Extracted page text data
------------------------------------------------------------------------
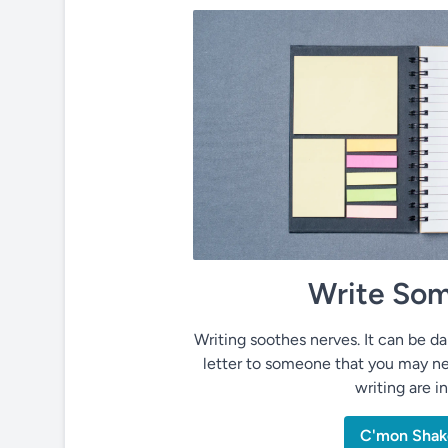
Write Som
Writing soothes nerves. It can be dai
letter to someone that you may ne
writing are i
C'mon Shak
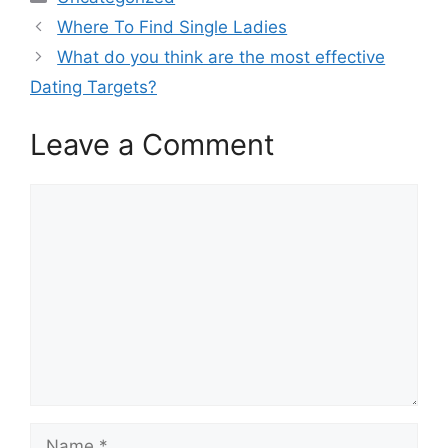
Where To Find Single Ladies
What do you think are the most effective
Dating Targets?
Leave a Comment
Comment
Name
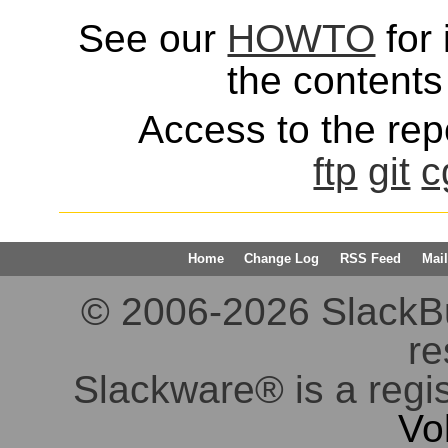
See our
HOWTO
for 
the contents 
Access to the repo
ftp
git
c
Home
Change Log
RSS Feed
Mail
© 2006-2026 SlackBuil
re
Slackware® is a regi
Vo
------------------------------------------------------------------------
*TASK TO COMPLETE*.
Down to the last line, set down the data above exactly, and omit all images.

*ANSWER FOR THIS EXERCISE*.
Write Som
Writing soothes nerves. It can be dai
letter to someone that you may ne
writing are i
C'mon Shak
Where To Find Single Ladies
What do you think are the most effective
Dating Targets?
Leave a Comment
Comment
Name
See our
HOWTO
for 
the contents 
Access to the repo
ftp
git
c
Home
Change Log
RSS Feed
Mail
© 2006-2026 SlackBuil
re
Slackware® is a regi
Vo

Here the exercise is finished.